Exercise aim
Only the text of the records, copied exactly, is wanted; no pictures.

Stored records

--------

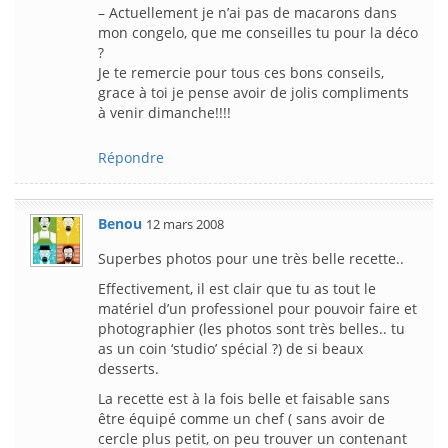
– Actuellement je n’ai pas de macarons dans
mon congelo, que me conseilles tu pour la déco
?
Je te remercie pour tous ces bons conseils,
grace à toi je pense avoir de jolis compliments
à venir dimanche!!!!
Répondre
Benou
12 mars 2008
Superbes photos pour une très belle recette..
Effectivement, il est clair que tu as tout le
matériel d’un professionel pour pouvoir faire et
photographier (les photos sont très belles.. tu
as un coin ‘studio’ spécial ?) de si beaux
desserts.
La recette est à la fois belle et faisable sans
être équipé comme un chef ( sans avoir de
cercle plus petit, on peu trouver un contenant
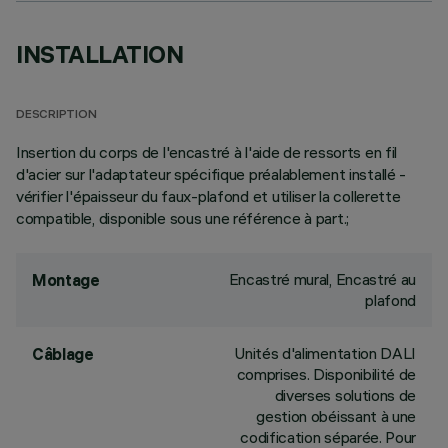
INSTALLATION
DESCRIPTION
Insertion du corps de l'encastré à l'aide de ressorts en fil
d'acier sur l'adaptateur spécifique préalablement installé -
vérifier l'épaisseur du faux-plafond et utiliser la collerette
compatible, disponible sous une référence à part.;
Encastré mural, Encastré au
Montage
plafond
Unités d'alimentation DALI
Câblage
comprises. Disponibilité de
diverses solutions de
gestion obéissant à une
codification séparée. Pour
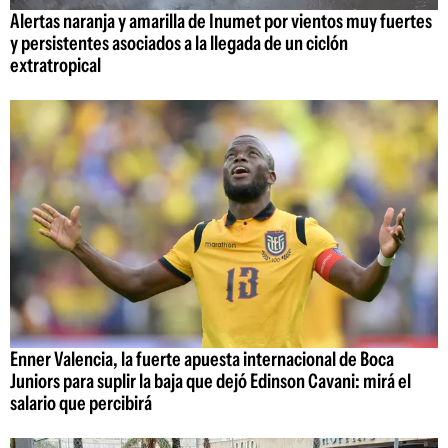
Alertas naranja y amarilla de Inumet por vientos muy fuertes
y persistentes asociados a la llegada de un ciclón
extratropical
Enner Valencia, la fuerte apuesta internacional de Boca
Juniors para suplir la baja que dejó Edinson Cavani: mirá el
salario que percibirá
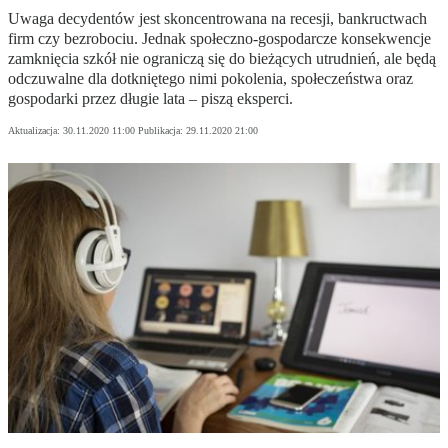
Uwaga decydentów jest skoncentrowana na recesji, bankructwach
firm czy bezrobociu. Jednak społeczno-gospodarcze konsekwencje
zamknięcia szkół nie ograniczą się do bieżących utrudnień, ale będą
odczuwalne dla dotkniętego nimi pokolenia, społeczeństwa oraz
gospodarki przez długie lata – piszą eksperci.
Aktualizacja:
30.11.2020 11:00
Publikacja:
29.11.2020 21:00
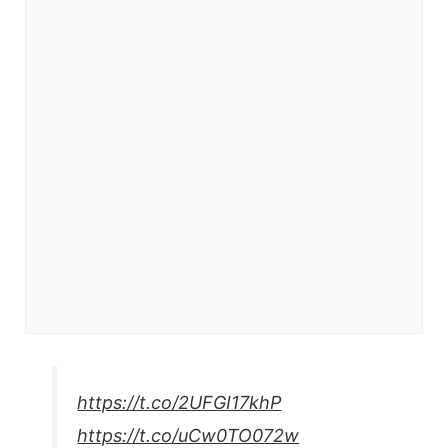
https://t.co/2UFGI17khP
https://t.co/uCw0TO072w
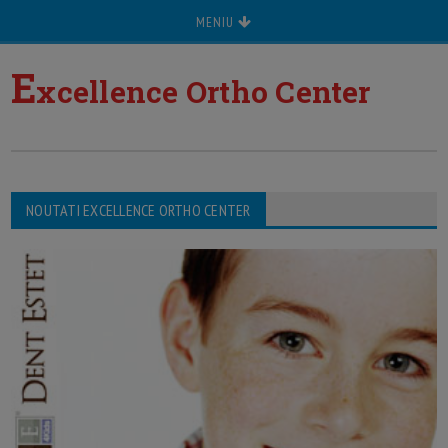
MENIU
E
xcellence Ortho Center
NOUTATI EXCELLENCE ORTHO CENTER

--------

Result of this task
– Actuellement je n’ai pas de macarons dans
mon congelo, que me conseilles tu pour la déco
?
Je te remercie pour tous ces bons conseils,
grace à toi je pense avoir de jolis compliments
à venir dimanche!!!!
Répondre
Benou
12 mars 2008
Superbes photos pour une très belle recette..
Effectivement, il est clair que tu as tout le
matériel d’un professionel pour pouvoir faire et
photographier (les photos sont très belles.. tu
as un coin ‘studio’ spécial ?) de si beaux
desserts.
La recette est à la fois belle et faisable sans
être équipé comme un chef ( sans avoir de
cercle plus petit, on peu trouver un contenant
INSTALLATION
DESCRIPTION
Insertion du corps de l'encastré à l'aide de ressorts en fil
d'acier sur l'adaptateur spécifique préalablement installé -
vérifier l'épaisseur du faux-plafond et utiliser la collerette
compatible, disponible sous une référence à part.;
Encastré mural, Encastré au
Montage
plafond
Unités d'alimentation DALI
Câblage
comprises. Disponibilité de
diverses solutions de
gestion obéissant à une
codification séparée. Pour
Alertas naranja y amarilla de Inumet por vientos muy fuertes
y persistentes asociados a la llegada de un ciclón
extratropical
Enner Valencia, la fuerte apuesta internacional de Boca
Juniors para suplir la baja que dejó Edinson Cavani: mirá el
salario que percibirá
Uwaga decydentów jest skoncentrowana na recesji, bankructwach
firm czy bezrobociu. Jednak społeczno-gospodarcze konsekwencje
zamknięcia szkół nie ograniczą się do bieżących utrudnień, ale będą
odczuwalne dla dotkniętego nimi pokolenia, społeczeństwa oraz
gospodarki przez długie lata – piszą eksperci.
Aktualizacja:
30.11.2020 11:00
Publikacja:
29.11.2020 21:00
https://t.co/2UFGI17khP
https://t.co/uCw0TO072w
MENIU
E
xcellence Ortho Center
NOUTATI EXCELLENCE ORTHO CENTER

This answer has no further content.